Music old or new?
By Ellen Robbins
The lines between old and new music are often blurred, especially when beloved standards are re-worked with understanding and sensitivity by younger musicians or even by their original creators. A sampling of our new music CDs is an evocative mixture that brings this idea home.
“Still the King: Celebrating the music of Bob Wills and his Texas Playboys” is a tribute album that is imbued with new life in the hands of ninetime Grammy winners Asleep at the Wheel. Bob Wills was known as the “King of Western Swing” in the 1930s well into the 1950s. In this 22-track release, Willie Nelson joins Merle Haggard, George Strait, Lyle Lovett and Del McCoury and other virtuosos in a dazzling display infused with unabashed enthusiasm for this rollicking genre.
2015 is the centennial of the matchless blues and jazz singer Billie Holiday. It’s no coincidence that Cassandra Wilson’s new album “Coming Forth by Day” is released now. Music reviewer Stephen Thomas Erleine has abundant praise for her celebration of Lady Day: “It luxuriates in its atmosphere, sometimes sliding into a groove suggesting smooth 70s soul, often handsomely evoking a cinematic torch song… moods that complement each other and suggest Holiday’s work without replacing it.” (allmusic.com)
Darlene Love is included among Rolling Stone’s 100 greatest singers. Her career spans 60 years from gospel to pop, and she appears in the academy award winning documentary “20 Feet from Stardom” (2013). Identified through much of her career with Phil Spector, who obscured her original style by attributing her singing credits to The Crystals, Darlene Love reemerges with her first solo album in 30 years. Produced by Steve Van Zandt, with songs recorded earlier by Bruce Springsteen and Elvis Costello among others, “Introducing Darlene Love” has had mixed reviews. Nonetheless, her vocal signature and prowess are abundantly clear. “This is likely the first album that Love has ever released to a wide culture of music fans who know her as the legend she always should have been rather than the footnote she once was” (Dave Bloom, Popmatters, 9/28/15).

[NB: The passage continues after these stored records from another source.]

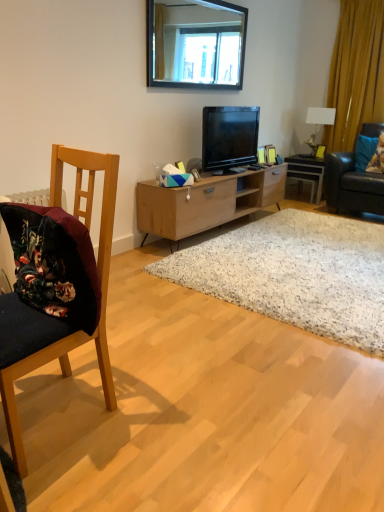 Question: Are blue fabric pillow at right, placed as the 1th pillow when sorted from left to right, and black glass mirror at upper center far apart?

Choices:
 (A) no
 (B) yes

Answer: (B)

Question: Is blue fabric pillow at right, the 2th pillow viewed from the right, oriented away from black glass mirror at upper center?

Choices:
 (A) yes
 (B) no

Answer: (B)

Question: Is blue fabric pillow at right, the 2th pillow viewed from the right, outside of black glass mirror at upper center?

Choices:
 (A) yes
 (B) no

Answer: (A)

Question: Considering the relative sizes of blue fabric pillow at right, the 2th pillow viewed from the right, and black glass mirror at upper center in the image provided, is blue fabric pillow at right, the 2th pillow viewed from the right, wider than black glass mirror at upper center?

Choices:
 (A) no
 (B) yes

Answer: (B)

Question: Is blue fabric pillow at right, placed as the 1th pillow when sorted from left to right, aimed at black glass mirror at upper center?

Choices:
 (A) no
 (B) yes

Answer: (A)

Question: Is velvet dark blue chair at left in front of or behind light wood cabinet at center in the image?

Choices:
 (A) front
 (B) behind

Answer: (A)

Question: From a real-world perspective, is velvet dark blue chair at left above or below light wood cabinet at center?

Choices:
 (A) below
 (B) above

Answer: (B)

Question: In terms of height, does velvet dark blue chair at left look taller or shorter compared to light wood cabinet at center?

Choices:
 (A) tall
 (B) short

Answer: (A)

Question: Considering the positions of point (104, 384) and point (160, 188), is point (104, 384) closer or farther from the camera than point (160, 188)?

Choices:
 (A) closer
 (B) farther

Answer: (A)

Question: Based on their sizes in the image, would you say wooden picture frame at upper center is bigger or smaller than yellow fabric curtain at right?

Choices:
 (A) small
 (B) big

Answer: (A)

Question: In the image, is wooden picture frame at upper center on the left side or the right side of yellow fabric curtain at right?

Choices:
 (A) left
 (B) right

Answer: (A)

Question: In the image, is wooden picture frame at upper center positioned in front of or behind yellow fabric curtain at right?

Choices:
 (A) front
 (B) behind

Answer: (B)

Question: From the image's perspective, relative to yellow fabric curtain at right, is wooden picture frame at upper center above or below?

Choices:
 (A) below
 (B) above

Answer: (A)

Question: Considering the positions of white speckled rug at center and light wood cabinet at center in the image, is white speckled rug at center bigger or smaller than light wood cabinet at center?

Choices:
 (A) big
 (B) small

Answer: (B)

Question: From a real-world perspective, is white speckled rug at center positioned above or below light wood cabinet at center?

Choices:
 (A) below
 (B) above

Answer: (A) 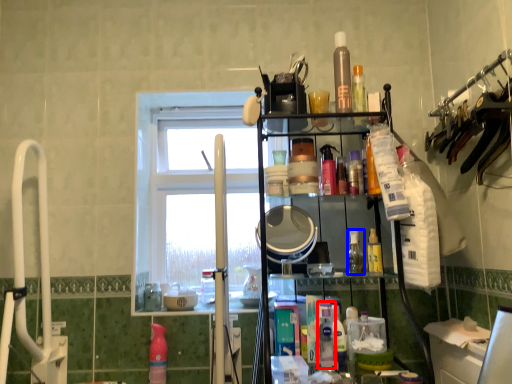 Question: Which of the following is the farthest to the observer, cleaning product (highlighted by a red box) or toiletry (highlighted by a blue box)?

Choices:
 (A) cleaning product
 (B) toiletry

Answer: (B) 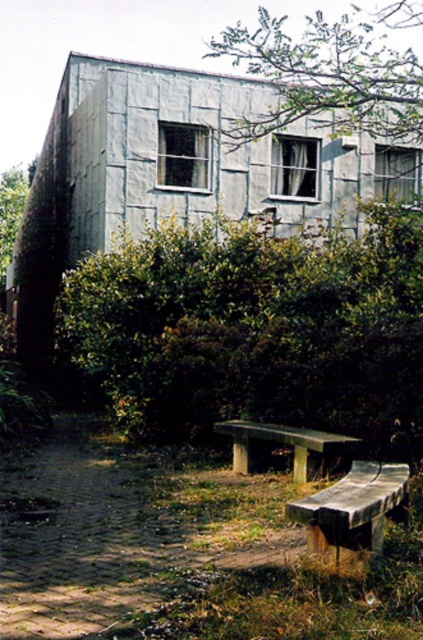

A legend since he began his career with the Rolling Stones, Keith Richards is rated as fourth on Rolling Stone’s list of 100 greatest guitarists. “Cross-eyed Heart” is his first solo album since 1992. He has remained an unaffected original with unquestioned staying power. Elysa Gardner in USA Today observes that he is “one of the few vets in his field who has neither lost his edge nor devolved into a parody of his younger self. That enduring, effortless cool is rooted and reflected in his blues-based playing: muscular but not flashy, instinctively groovy, capable of brooding or stinging but also of expressing playfulness and joy.”
In their new album “Django and Jimmie,” Willie Nelson and Merle Haggard are invoking two icons that have inspired much of their music over the years: the gypsy guitarist Django Reinhardt who was legendary in the 1930s and 40s, and countrywestern swing musician Jimmie Rodgers. Rolling Stone’s reviewer calls the album “a grab bag of new songs and rerecorded signatures fixed on the duo’s own mythology, largely sans blue yodels or gypsy jazz. Highlights are Haggard’s “Missing Ol’ Johnny Cash”…and “It’s All Going to Pot,” the “420 Day” single that shows two masters nailing the right song at the right time.”
In her album “The Trackless Woods,” vocalist and composer Iris DeMent is inspired by the poems of Anna Akhmatova, who was born in 1889 and died in 1966. Dement and her husband adopted a child from Russia when she was six, and this album is in part an attempt to build a “symbolic bridge” to her daughter’s homeland.” What is so amazing is that she is inspired by a past that is neither her own, nor strictly musical. According to NPR, “Iris DeMent makes music that celebrates humanity’s efforts toward salvation, while acknowledging that most of our time on Earth is spent reconciling with the fact we don’t feel so redeemed. Grounded in hymns, early country songs, gospel and folk, DeMent’s work is treasured by those who know it for its insight and unabashed beauty.”
Visit the Library soon to hear albums by some of the most creative and accomplished musicians recording today, who both celebrate and re-imagine their artistic inspirations.